Mais, lorsque mademoiselle de Scudéry se leva enfin pour quitter la marquise, ce joyeux badinage ne put l’empêcher de redevenir très-sérieuse en prenant l’écrin dans ses mains. « Quoi qu’il en soit, dit-elle, madame la marquise, je ne pourrai jamais me résoudre à faire usage de ces bijoux. De quelque manière que cela soit arrivé, ils ont été entre les mains de ces infâmes bandits, les auteurs de tant de vols et de meurtres qu’on attribuerait volontiers au diable lui-même, et qui sont peut-être le résultat d’un pacte horrible avec lui. Ces superbes joyaux me font horreur, car il me semble les voir tachés de sang. — D’ailleurs, je dois l’avouer, la conduite même de Cardillae me cause une impression étrange et sinistre.

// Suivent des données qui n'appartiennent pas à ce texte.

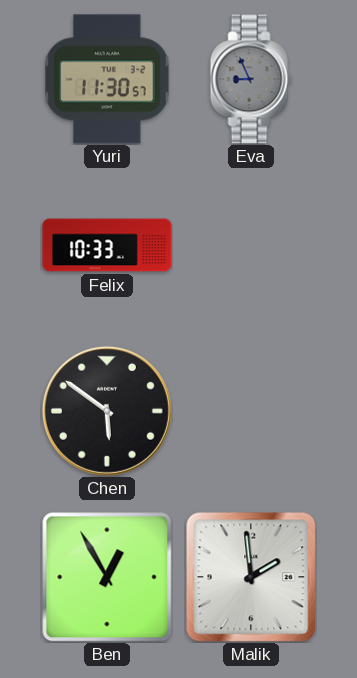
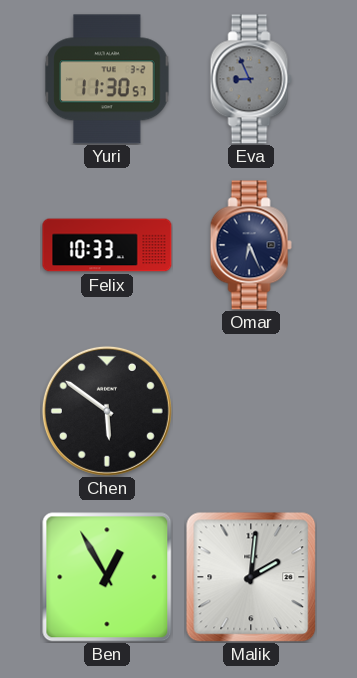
Omar: none -> 6:26
Malik: 1:59 -> 2:01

Je ne puis réprimer un sombre pressentiment qui me dit qu’au fond de tout cela réside quelque affreux mystère… Et cependant j’ai beau repasser dans mon esprit toutes les circonstances de cette affaire, rien ne peut me faire soupçonner en quoi ce mystère consiste, ni surtout comment maître Réné, si brave et si probe, le modèle enfin d’un bon et honnête bourgeois, pourrait se trouver mêlé à quelque chose de mal et d’illicite. — Mais, ce qui est certain, c’est que jamais je ne consentirai à me parer de ces joyaux. »

La marquise dit d’abord que c’était pousser trop loin les scrupules ; mais lorsque mademoiselle de Scudéry l’eut priée de lui dire en conscience ce qu’elle ferait à sa place, elle répondit d’un ton aussi sérieux que décidé : « Ah ! plutôt jeter ces bijoux dans la Seine que de les porter jamais ! »

Mademoiselle de Scudéry composa sur l’entrevue de maître Réné des vers fort gracieux, qu’elle lut le lendemain soir devant le roi chez madame de Maintenon. On peut croire que, surmontant ses funestes pressentiments, elle avait su s’égayer sur le compte de maître Réné, en peignant de vives couleurs la bizarre alliance qui eût dû unir le bon orfèvre à une épouse septuagénaire de la plus antique noblesse. liref, le roi en rit de tout sou cœur et jura que Boileau Despréaux avait trouvé son maître en mademoiselle de Scudéry, ce qui fit passer ses vers pour les plus spirituels qu’on eût jamais faits.